Page-level text extractions:

■ ■ ■ ■ ■ ■ ■

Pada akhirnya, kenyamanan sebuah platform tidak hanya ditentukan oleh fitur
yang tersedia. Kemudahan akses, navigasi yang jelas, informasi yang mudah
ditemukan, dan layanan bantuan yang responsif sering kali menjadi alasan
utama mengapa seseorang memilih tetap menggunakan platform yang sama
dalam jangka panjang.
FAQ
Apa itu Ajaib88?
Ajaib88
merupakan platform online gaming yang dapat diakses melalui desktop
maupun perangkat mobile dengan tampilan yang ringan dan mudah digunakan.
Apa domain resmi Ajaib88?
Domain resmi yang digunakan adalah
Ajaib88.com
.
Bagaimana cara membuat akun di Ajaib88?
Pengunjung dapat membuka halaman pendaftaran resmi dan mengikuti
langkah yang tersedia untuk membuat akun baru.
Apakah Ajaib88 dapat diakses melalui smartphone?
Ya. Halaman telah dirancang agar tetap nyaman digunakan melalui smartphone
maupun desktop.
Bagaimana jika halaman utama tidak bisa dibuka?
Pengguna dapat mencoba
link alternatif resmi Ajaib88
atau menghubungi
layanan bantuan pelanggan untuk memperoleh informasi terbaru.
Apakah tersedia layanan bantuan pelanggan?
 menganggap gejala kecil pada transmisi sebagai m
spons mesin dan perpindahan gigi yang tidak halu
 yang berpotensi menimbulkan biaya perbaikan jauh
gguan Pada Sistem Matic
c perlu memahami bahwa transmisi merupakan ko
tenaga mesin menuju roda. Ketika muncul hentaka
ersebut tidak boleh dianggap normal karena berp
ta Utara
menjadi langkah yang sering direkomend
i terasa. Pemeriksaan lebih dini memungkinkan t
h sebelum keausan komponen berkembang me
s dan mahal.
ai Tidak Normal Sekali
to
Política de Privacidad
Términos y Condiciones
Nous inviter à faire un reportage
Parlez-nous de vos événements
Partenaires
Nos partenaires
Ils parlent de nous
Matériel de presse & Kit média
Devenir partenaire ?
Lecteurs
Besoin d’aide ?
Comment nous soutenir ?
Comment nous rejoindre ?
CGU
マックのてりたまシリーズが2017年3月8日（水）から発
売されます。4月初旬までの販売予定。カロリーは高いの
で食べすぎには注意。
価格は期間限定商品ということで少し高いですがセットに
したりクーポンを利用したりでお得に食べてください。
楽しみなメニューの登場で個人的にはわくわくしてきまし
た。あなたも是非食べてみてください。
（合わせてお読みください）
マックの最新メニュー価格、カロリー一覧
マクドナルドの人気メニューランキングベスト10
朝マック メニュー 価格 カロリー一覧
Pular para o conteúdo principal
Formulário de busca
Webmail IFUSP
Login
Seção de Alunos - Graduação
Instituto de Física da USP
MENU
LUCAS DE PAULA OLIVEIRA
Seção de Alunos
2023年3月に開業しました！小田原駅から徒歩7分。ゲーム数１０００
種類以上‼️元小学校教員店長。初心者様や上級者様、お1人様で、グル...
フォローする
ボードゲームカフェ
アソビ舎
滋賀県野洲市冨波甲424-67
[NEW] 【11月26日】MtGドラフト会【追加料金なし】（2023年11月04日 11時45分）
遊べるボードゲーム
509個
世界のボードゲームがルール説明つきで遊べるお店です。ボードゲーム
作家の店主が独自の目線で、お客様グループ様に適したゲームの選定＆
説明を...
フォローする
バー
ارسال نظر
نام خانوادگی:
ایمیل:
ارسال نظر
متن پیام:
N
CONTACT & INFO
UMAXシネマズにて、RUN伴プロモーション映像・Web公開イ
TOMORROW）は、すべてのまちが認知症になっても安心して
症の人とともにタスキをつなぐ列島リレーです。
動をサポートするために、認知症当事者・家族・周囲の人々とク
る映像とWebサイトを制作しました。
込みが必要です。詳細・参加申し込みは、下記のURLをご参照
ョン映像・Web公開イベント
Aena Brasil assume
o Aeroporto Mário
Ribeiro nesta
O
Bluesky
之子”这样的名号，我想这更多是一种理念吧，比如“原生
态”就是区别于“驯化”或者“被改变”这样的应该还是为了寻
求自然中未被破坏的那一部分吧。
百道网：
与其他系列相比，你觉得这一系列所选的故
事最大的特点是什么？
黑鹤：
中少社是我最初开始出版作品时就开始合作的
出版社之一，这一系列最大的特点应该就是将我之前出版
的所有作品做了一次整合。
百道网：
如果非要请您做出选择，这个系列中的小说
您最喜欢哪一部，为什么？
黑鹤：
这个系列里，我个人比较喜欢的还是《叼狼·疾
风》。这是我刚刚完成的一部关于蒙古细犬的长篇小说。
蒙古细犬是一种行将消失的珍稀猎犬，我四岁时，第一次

■ ■ ■ ■ ■ ■ ■

EXERCISE BRIEF => A complete, exact transcription of the data above is required.

YOUR SOLUTION =>
Pada akhirnya, kenyamanan sebuah platform tidak hanya ditentukan oleh fitur
yang tersedia. Kemudahan akses, navigasi yang jelas, informasi yang mudah
ditemukan, dan layanan bantuan yang responsif sering kali menjadi alasan
utama mengapa seseorang memilih tetap menggunakan platform yang sama
dalam jangka panjang.
FAQ
Apa itu Ajaib88?
Ajaib88
merupakan platform online gaming yang dapat diakses melalui desktop
maupun perangkat mobile dengan tampilan yang ringan dan mudah digunakan.
Apa domain resmi Ajaib88?
Domain resmi yang digunakan adalah
Ajaib88.com
.
Bagaimana cara membuat akun di Ajaib88?
Pengunjung dapat membuka halaman pendaftaran resmi dan mengikuti
langkah yang tersedia untuk membuat akun baru.
Apakah Ajaib88 dapat diakses melalui smartphone?
Ya. Halaman telah dirancang agar tetap nyaman digunakan melalui smartphone
maupun desktop.
Bagaimana jika halaman utama tidak bisa dibuka?
Pengguna dapat mencoba
link alternatif resmi Ajaib88
atau menghubungi
layanan bantuan pelanggan untuk memperoleh informasi terbaru.
Apakah tersedia layanan bantuan pelanggan?
 menganggap gejala kecil pada transmisi sebagai m
spons mesin dan perpindahan gigi yang tidak halu
 yang berpotensi menimbulkan biaya perbaikan jauh
gguan Pada Sistem Matic
c perlu memahami bahwa transmisi merupakan ko
tenaga mesin menuju roda. Ketika muncul hentaka
ersebut tidak boleh dianggap normal karena berp
ta Utara
menjadi langkah yang sering direkomend
i terasa. Pemeriksaan lebih dini memungkinkan t
h sebelum keausan komponen berkembang me
s dan mahal.
ai Tidak Normal Sekali
to
Política de Privacidad
Términos y Condiciones
Nous inviter à faire un reportage
Parlez-nous de vos événements
Partenaires
Nos partenaires
Ils parlent de nous
Matériel de presse & Kit média
Devenir partenaire ?
Lecteurs
Besoin d’aide ?
Comment nous soutenir ?
Comment nous rejoindre ?
CGU
マックのてりたまシリーズが2017年3月8日（水）から発
売されます。4月初旬までの販売予定。カロリーは高いの
で食べすぎには注意。
価格は期間限定商品ということで少し高いですがセットに
したりクーポンを利用したりでお得に食べてください。
楽しみなメニューの登場で個人的にはわくわくしてきまし
た。あなたも是非食べてみてください。
（合わせてお読みください）
マックの最新メニュー価格、カロリー一覧
マクドナルドの人気メニューランキングベスト10
朝マック メニュー 価格 カロリー一覧
Pular para o conteúdo principal
Formulário de busca
Webmail IFUSP
Login
Seção de Alunos - Graduação
Instituto de Física da USP
MENU
LUCAS DE PAULA OLIVEIRA
Seção de Alunos
2023年3月に開業しました！小田原駅から徒歩7分。ゲーム数１０００
種類以上‼️元小学校教員店長。初心者様や上級者様、お1人様で、グル...
フォローする
ボードゲームカフェ
アソビ舎
滋賀県野洲市冨波甲424-67
[NEW] 【11月26日】MtGドラフト会【追加料金なし】（2023年11月04日 11時45分）
遊べるボードゲーム
509個
世界のボードゲームがルール説明つきで遊べるお店です。ボードゲーム
作家の店主が独自の目線で、お客様グループ様に適したゲームの選定＆
説明を...
フォローする
バー
ارسال نظر
نام خانوادگی:
ایمیل:
ارسال نظر
متن پیام:
N
CONTACT & INFO
UMAXシネマズにて、RUN伴プロモーション映像・Web公開イ
TOMORROW）は、すべてのまちが認知症になっても安心して
症の人とともにタスキをつなぐ列島リレーです。
動をサポートするために、認知症当事者・家族・周囲の人々とク
る映像とWebサイトを制作しました。
込みが必要です。詳細・参加申し込みは、下記のURLをご参照
ョン映像・Web公開イベント
Aena Brasil assume
o Aeroporto Mário
Ribeiro nesta
O
Bluesky
之子”这样的名号，我想这更多是一种理念吧，比如“原生
态”就是区别于“驯化”或者“被改变”这样的应该还是为了寻
求自然中未被破坏的那一部分吧。
百道网：
与其他系列相比，你觉得这一系列所选的故
事最大的特点是什么？
黑鹤：
中少社是我最初开始出版作品时就开始合作的
出版社之一，这一系列最大的特点应该就是将我之前出版
的所有作品做了一次整合。
百道网：
如果非要请您做出选择，这个系列中的小说
您最喜欢哪一部，为什么？
黑鹤：
这个系列里，我个人比较喜欢的还是《叼狼·疾
风》。这是我刚刚完成的一部关于蒙古细犬的长篇小说。
蒙古细犬是一种行将消失的珍稀猎犬，我四岁时，第一次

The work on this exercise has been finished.